One of Burke’s great touches is the use of Fielding as a character, providing transitions and perspective and trying to narrate from a roadside while playful Tom rides by and knocks off his hat and wig.

It is an artful choice, a means of sharing the book’s delight in the tale it is telling and preserving the happily self-conscious author’s voice used to tell it.

“I think it proper to acquaint you that I intend to digress,” Fielding (John Sessions) says early.

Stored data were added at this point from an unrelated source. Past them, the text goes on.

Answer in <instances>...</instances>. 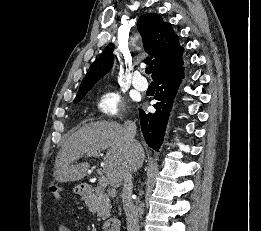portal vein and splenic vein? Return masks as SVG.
Wrapping results in <instances>:
<instances>
[{
	"instance_id": "obj_1",
	"label": "portal vein and splenic vein",
	"mask_w": 261,
	"mask_h": 231,
	"mask_svg": "<svg viewBox=\"0 0 261 231\" xmlns=\"http://www.w3.org/2000/svg\"><path fill=\"white\" fill-rule=\"evenodd\" d=\"M100 155H102L101 151H95V152H92V153H88V156L99 157ZM99 185H100V187H103V188L107 187L108 180H107V178L105 176L100 175V177H99Z\"/></svg>"
}]
</instances>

And later in night one, Fielding gives voice to the novel’s edgy-for-the-time guiding principle: “There are those who teach that vice is the certain road to misery in this world and virtue to happiness. Very wholesome doctrine and one to which I have but one objection–namely, it is not true.”

Indeed, in the events leading up to the banishment, Tom (Max Beesley) proves himself both a good soul and no paragon of rectitude.

Born to an unmarried servant named Jenny Jones, he spends much of his youth pleading for, and receiving, mercy for various colorful transgressions from the man who takes him in, Squire Allworthy (Benjamin Whitrow).

But it is the machinations of Blifil (James D’Arcy), Allworthy’s nephew and heir, that lead to the squire finally and unfairly washing his hands of Tom, the conclusion of Sunday’s night one and the act that sends him out into the world to make or lose his way.

Blifil is clearly the dark one, a cold and calculating fish and, as played by D’Arcy, a magnetic mixture of cutthroat and effete.

Blifil wants Tom gone, not only to remove a rival for Allworthy’s fortune, but also so that Tom will be no obstacle to the marriage/business deal the families intend.

Sophia Western (Samantha Morton) is the only daughter of the owner of the neighboring estate. She and Tom are childhood playmates, and, of course, grow up achingly in love, but Squire Allworthy and Western want the estates combined, meaning, also of course, that she must marry Blifil.

Morton, from A&E’s “Jane Eyre” and “Emma,” is a superb Sophia, offering elegance and a more refined echo of her father’s violent temper.

She and newcomer Beesley, at the story’s center, are a glowing pair, though Beesley lacks something of the life force Tom ought to have.

But between their beauty, the bevy of great rubbery faces cast around them, and Fielding’s devastating way with character observation (and naming: Tom and Blifil’s pious tutors are the Rev. Thwackum and the philosopher Mr. Square), this production oozes humanity.

Brian Blessed as the humorously mercurial Squire Western, Sophia’s father, is like a Dr. Seuss drawing come to life, tossing back glasses of wine and working himself into high dudgeon at the drop of a rumor.

And Kathy Burke, as Sophia’s gossipy handmaid Honour, has a face like putty, lending comic punctuation to every urgent whisper.

I haven’t seen Tony Richardson’s 1963 big-screen version of “Tom Jones,” a much praised best picture winner starring Albert Finney, so I cannot draw comparisons.

Nor have I watched all six hours of this one yet. It could flag. But given what I know about the twists and turns of the story to come, and given how skillfully it is told at the outset, I feel confident my eagerness to get back to watching this will be well rewarded.